● **How to complete this task**: Give back the records below verbatim, please, but without a single image.

Transcribed page contents:
= Beginning of Section =
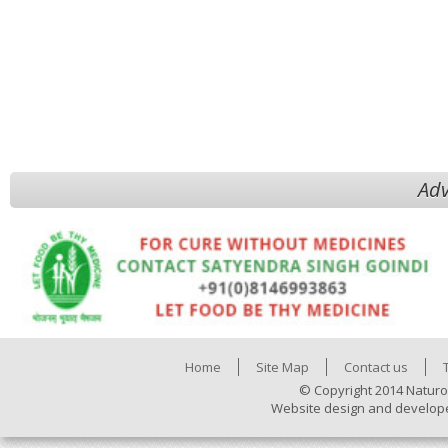
Adv
Home
Site Map
Contact us
© Copyright 2014 Naturo
Website design and develop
= End of Section =
● **Result**:
Adv
Home
Site Map
Contact us
© Copyright 2014 Naturo
Website design and develop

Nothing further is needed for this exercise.